There are few things more underrated in our pursuit to master virtually anything than the inherent power of reframing the entire exercise, looking at it from as close to 30,000 feet as possible and, as many a meditation teacher has said over the years... begin again. In other words, when stuck... reboot!


My ability to appreciate this "starting from scratch" sort of idea is probably due to my being a trumpet player. It's in the nature of playing brass that we have to rebuild the foundations of our technique daily through practice exercises designed to work the musculature so that we are ready for whatever demands may come our way. Trumpet players probably spend more time getting ready to do the job than actually doing the job. That may seem a tad odd, but that's a big part of the way it is. What's interesting also is the teaching of it - very often various teachers describe the same physical phenomenon so differently that students and the teachers themselves frequently misunderstand one another, only to sometimes find out later that they were describing the same thing. Not only do we need to look at our problems through a variety of lenses we must remember that our teachers, by themselves, are different lenses.


My favorite way to do this kind of mental reboot is with musical composition. When going there, I like to make things as simple as possible. Part of composing, as it can be in writing or any other number of disciplines in which communication is the key, is to embrace a degree of simplicity. Beethoven's 5th is one of the great examples of this. Four notes. That's it. And everybody responds to it and is on board immediately. It's a bit paradoxical that people like me, coming out of a background in jazz that revels in the complex, have to relearn the importance of big structures and allowing them the space and the time to develop. Jazz musicians find ways to complicate everything - to constantly make things increasingly busy, and this can be an aspect of jazz composition as well, although to my ear the best vehicles for improvisation have often been simpler tunes (think Maiden Voyage or So What).

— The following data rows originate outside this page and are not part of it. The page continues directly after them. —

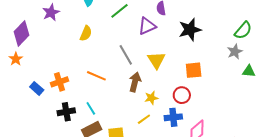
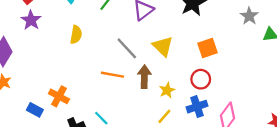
orange line: (96, 76) -> (112, 75), moved
orange cross: (60, 82) -> (59, 96), turned -30

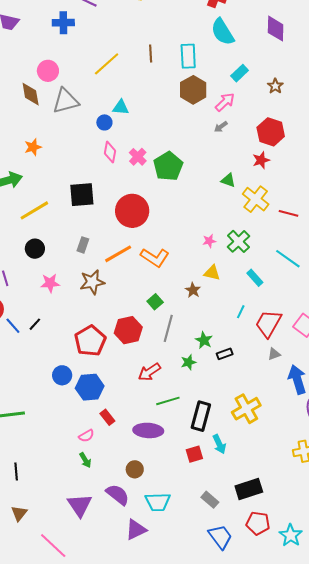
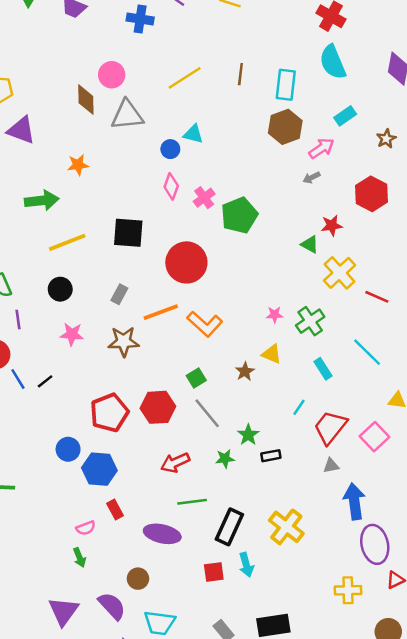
red star: (261, 160) -> (332, 225), moved
gray line: (168, 328) -> (207, 413), turned -64
yellow cross: (246, 409) -> (286, 527), turned -32

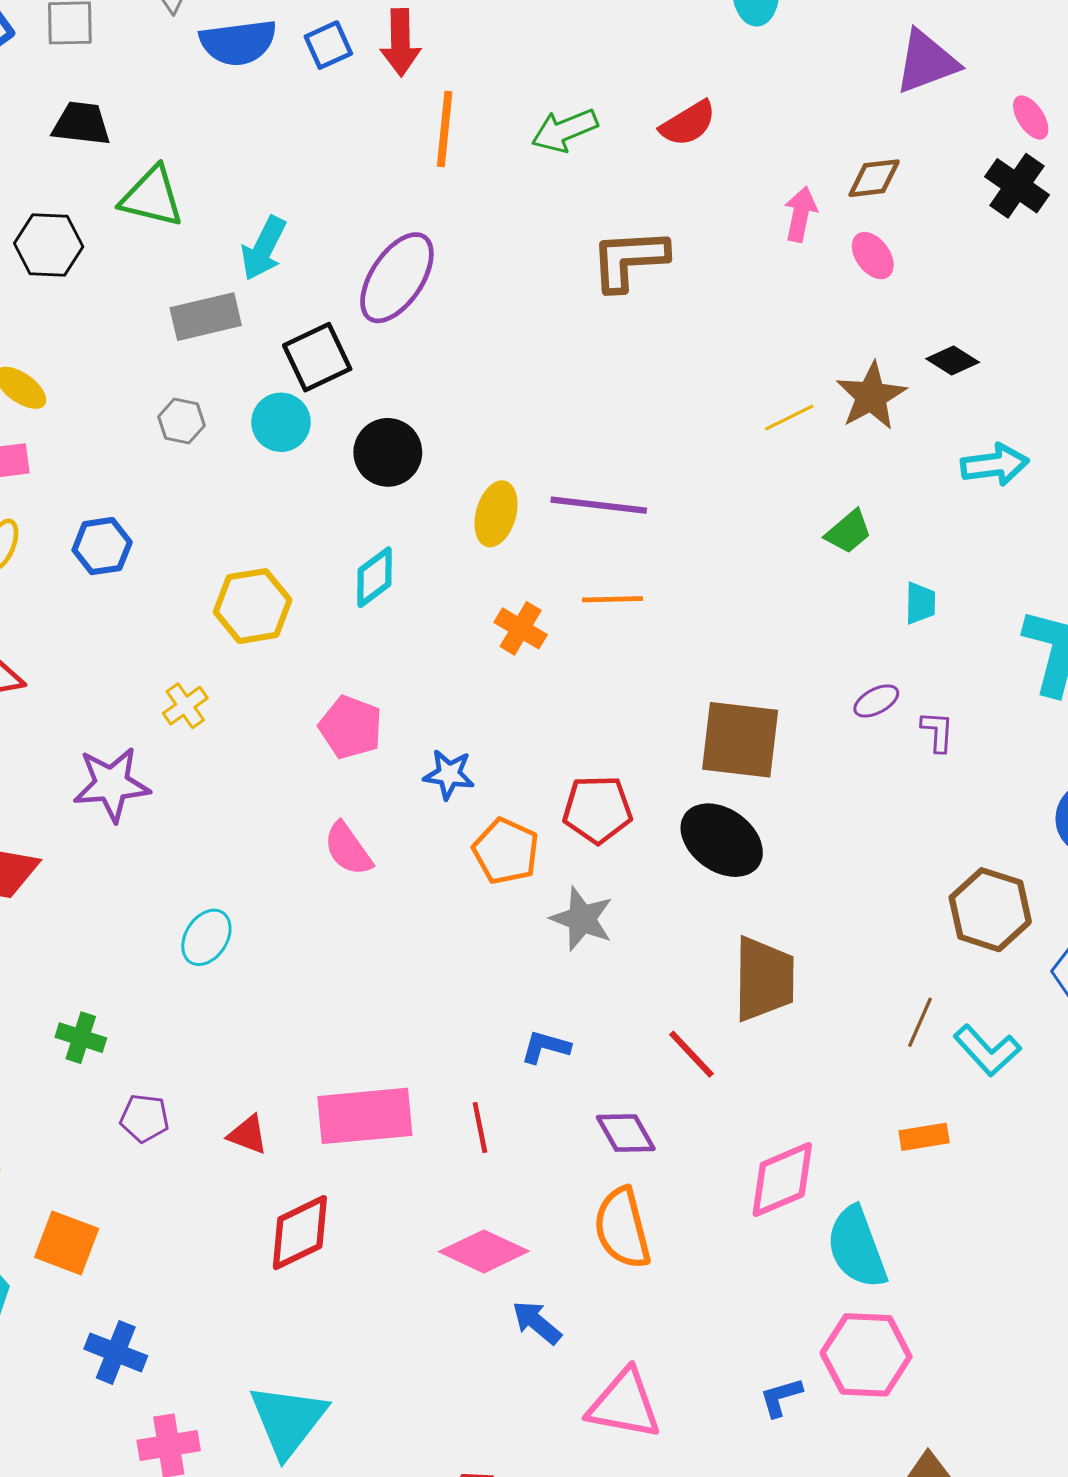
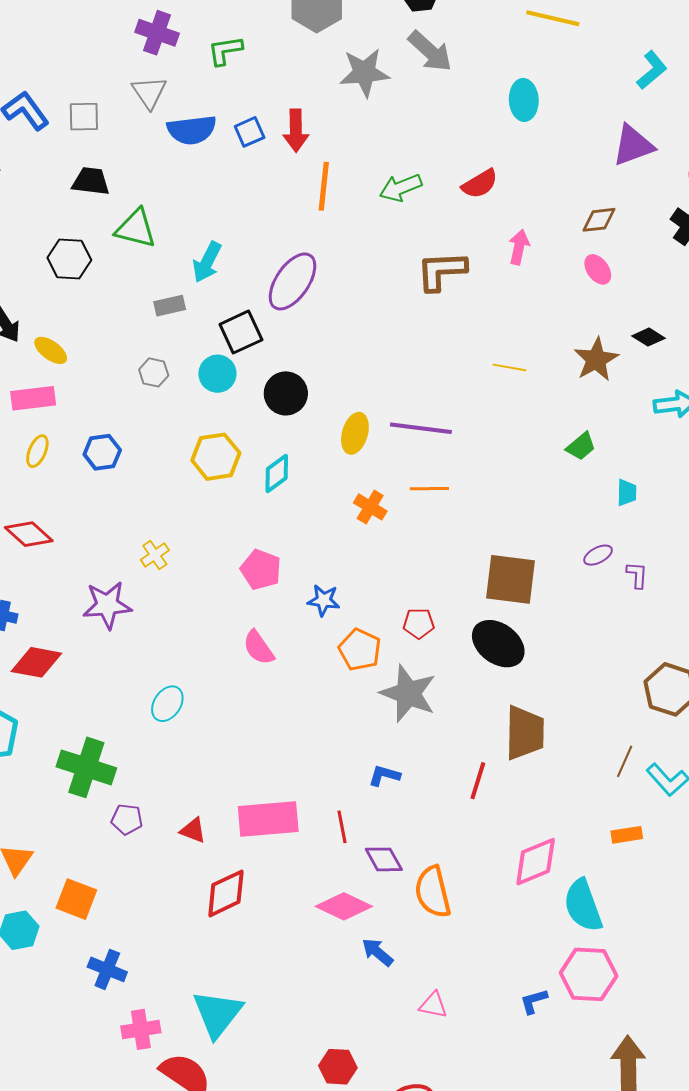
pink arrow: (801, 214) -> (519, 247), moved
gray rectangle: (206, 317) -> (170, 306), size x0.7
yellow line: (789, 417) -> (509, 367), moved, turned 36
yellow hexagon: (253, 606) -> (216, 457), moved
red pentagon: (597, 809) -> (419, 623), size x0.7
gray star: (582, 919) -> (408, 693), size x1.4
green cross: (81, 1038) -> (86, 767), size x1.8
red line: (691, 1054) -> (478, 781), turned 60
purple diamond: (626, 1133) -> (384, 859), moved
pink triangle: (624, 1404) -> (433, 1005), size x0.6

But what it we want to write outside of jazz? In fact, what if we simply want to write... without regard for genre? Talk about a reboot! Take all of that genre-specific stuff out of the equation as much as possible too. When you go in that direction the entire enterprise seems much more like classical composition than anything else, but that can be a pitfall - much of what we consider classical composition has turned into a pedantic, academic society more interested in observing a tradition than doing anything that hasn't already been done to death a million times. So, to really pull off the reboot... try not to be too influenced by that crowd either.

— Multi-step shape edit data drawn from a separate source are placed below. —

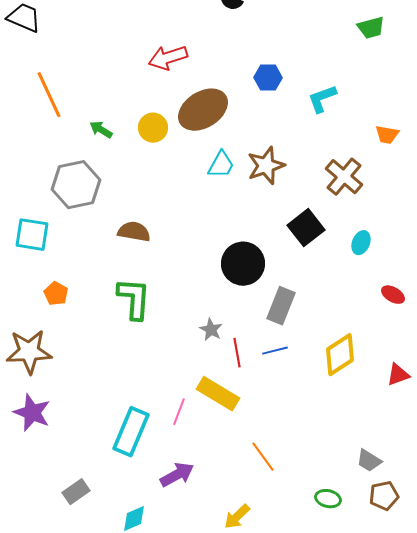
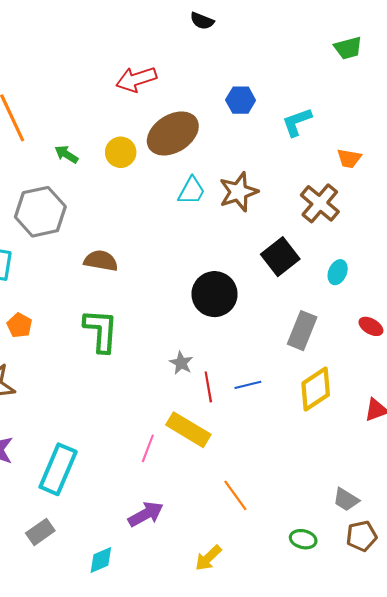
orange trapezoid: (387, 135) -> (349, 159), moved
gray rectangle: (281, 306) -> (302, 331), moved
cyan rectangle: (131, 432) -> (58, 469), moved

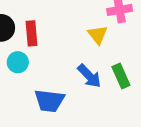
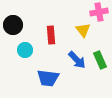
red rectangle: (32, 33) -> (51, 35), moved

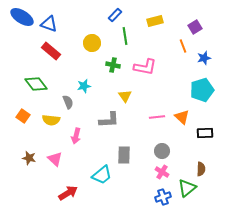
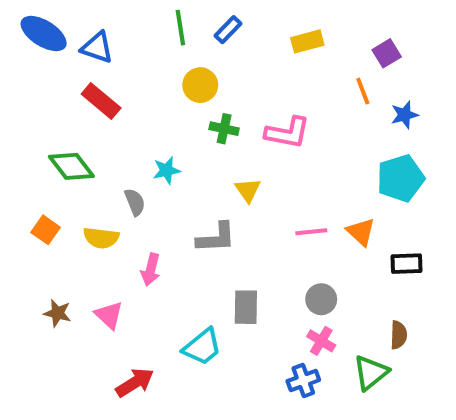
green line: (125, 36) -> (180, 28), moved
yellow circle: (92, 43) -> (200, 85), moved
blue cross: (163, 197) -> (303, 381), moved

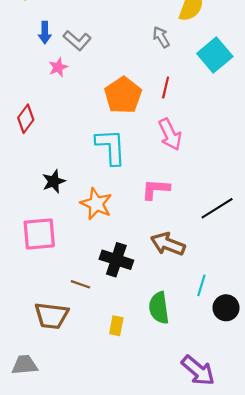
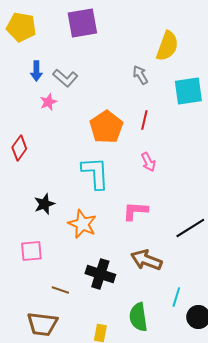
cyan square: (215, 55) -> (188, 91), turned 32
pink arrow: (170, 134) -> (148, 162), size x0.7
pink square: (39, 234) -> (31, 251), size x0.7
brown line: (81, 284) -> (60, 290), moved

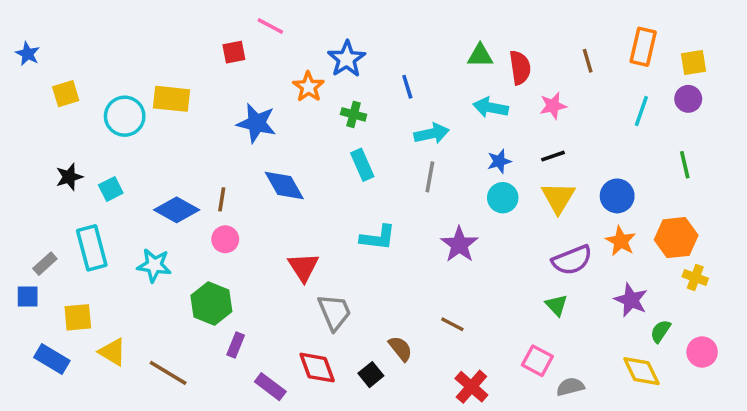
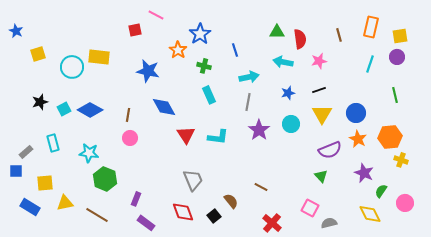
cyan circle: (503, 198) -> (291, 124), moved
blue diamond: (177, 210) -> (90, 110), moved
purple star: (459, 244) -> (259, 130), moved
cyan rectangle: (92, 248) -> (53, 143), size x0.7
red triangle: (303, 267) -> (186, 135), moved
green hexagon: (211, 303) -> (105, 179), moved
yellow triangle: (113, 352) -> (65, 203), turned -42
purple rectangle: (270, 387) -> (146, 223), moved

I took composition and arranging classes in college and feel I got a great deal out of it actually, but one of my favorite books on the subject was simply entitled "Composing Music" by William Russo.

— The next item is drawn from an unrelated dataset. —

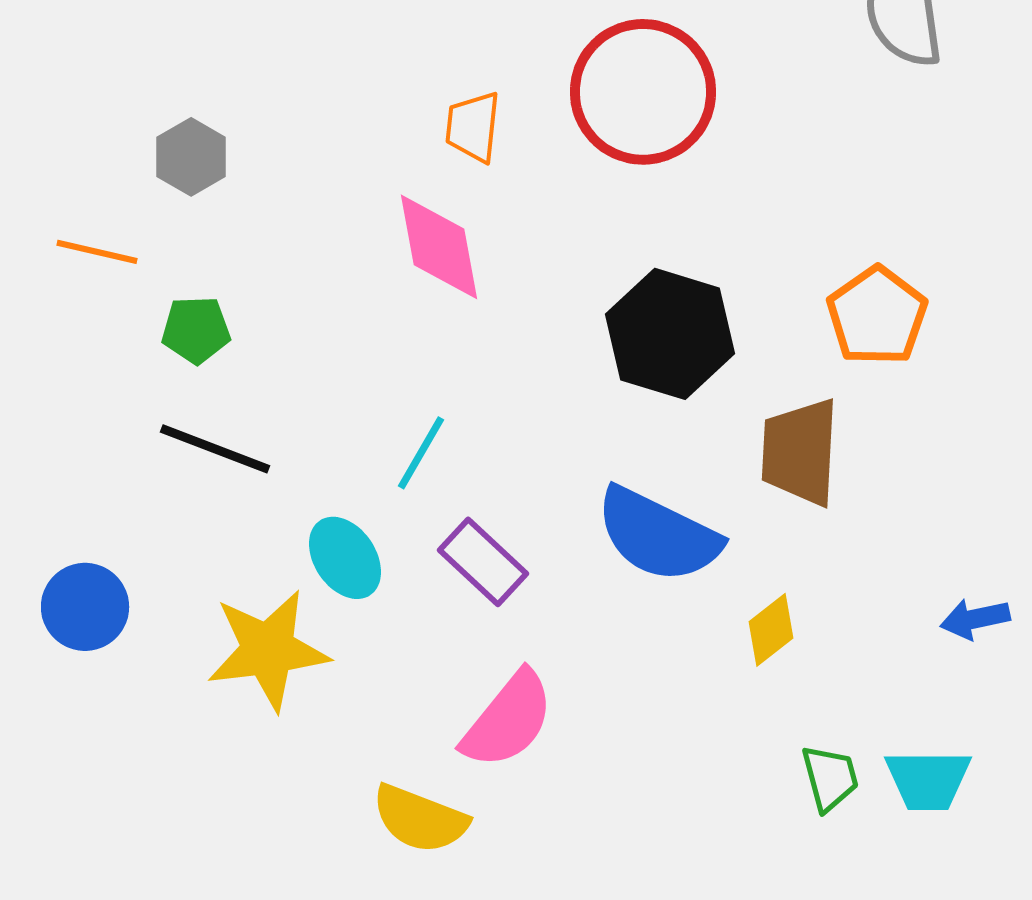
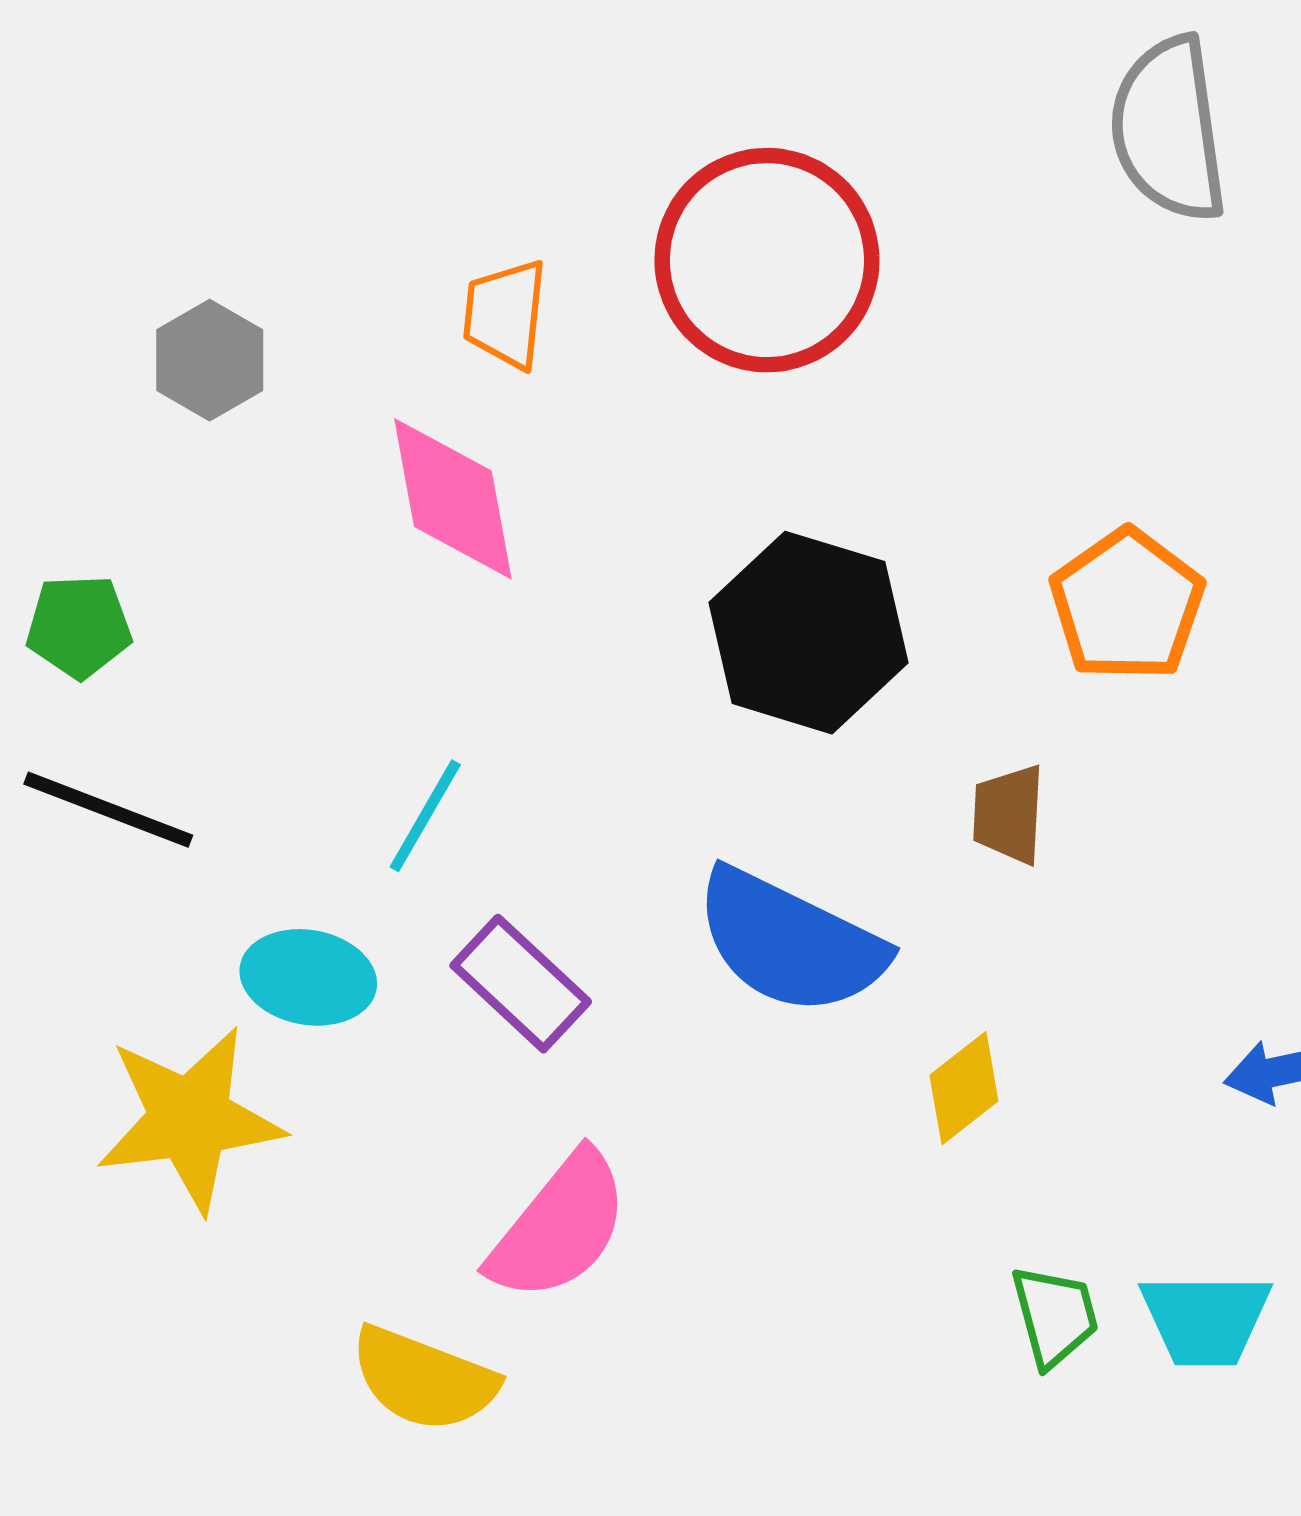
gray hexagon: (191, 157) -> (210, 360), moved
brown trapezoid: (800, 452) -> (1009, 814), size x0.6
cyan ellipse: (345, 558) -> (308, 977), turned -46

Russo, was an extremely eclectic cat, and a free thinker - the sort of person we don't have nearly enough of these days. Russo arranged for Stan Kenton's big band, which was an openly experimental group, but also wrote in more classical settings and was also a part of the "Third Stream" movement - an attempt to fuse jazz and the classical tradition via composed works. Frankly, he was a fascinating man who did not fit neatly into any category in which the world tried to place him and clearly lived on his own terms. It's hard not to like Russo. And just as Russo was by all indications incapable of being boxed in, the same was true as to his ideas regarding his chosen path: composition.


Russo's book was designed so that even those without a background in writing music could grasp his ideas. This is achieved via a series of exercises in which the student is given very strict rules as to what they can do, and more importantly, what they can't! Whole pieces have to be constructed using only whole notes and half notes, for instance. Harmony is extremely limited as well - the idea, over and over again, is to emphasize the need for YOU to get creative, rather than rely on complex structures to give an illusion of creativity. People are at their most creative... when they have to be because resources are limited! Something that's true across the artistic spectrum.


There is a tendency for people to react poorly to this! It's reminiscent of meditation students who go on a retreat and can't stand the idea that seemingly - to them anyway - nothing is happening, when, in fact... the nothingness and your finding yourself within it, is at least, in part, the point. I remember first reading Russo's Composing Music in the early 90's and being a little of two minds about it. I understood what he was suggesting and liked it, but... there was a part of me that longed for what I thought were the rewards that came with complexity. Today... my musical world is much different and I re-read Russo fairly often and try to stick to fairly strict restrictions, especially on my current project which I want to be a series of accessible pieces that have a groove, some ambient tendencies, are subtle and yet resonate with a certain kind of listener fairly easily. Stuff like this exists and I like it and I want to dive into that pool for a time, but it only works... if you can keep yourself from allowing your ideas to take off to such a degree that you've left your listenership behind. One of the great benefits of writing this way - with fewer instruments (perhaps just an acoustic piano) is that there is nowhere to hide. You are forced with dealing with the generation of new ideas in the most fundamental of ways and this process, by itself, can lead to greater creativity.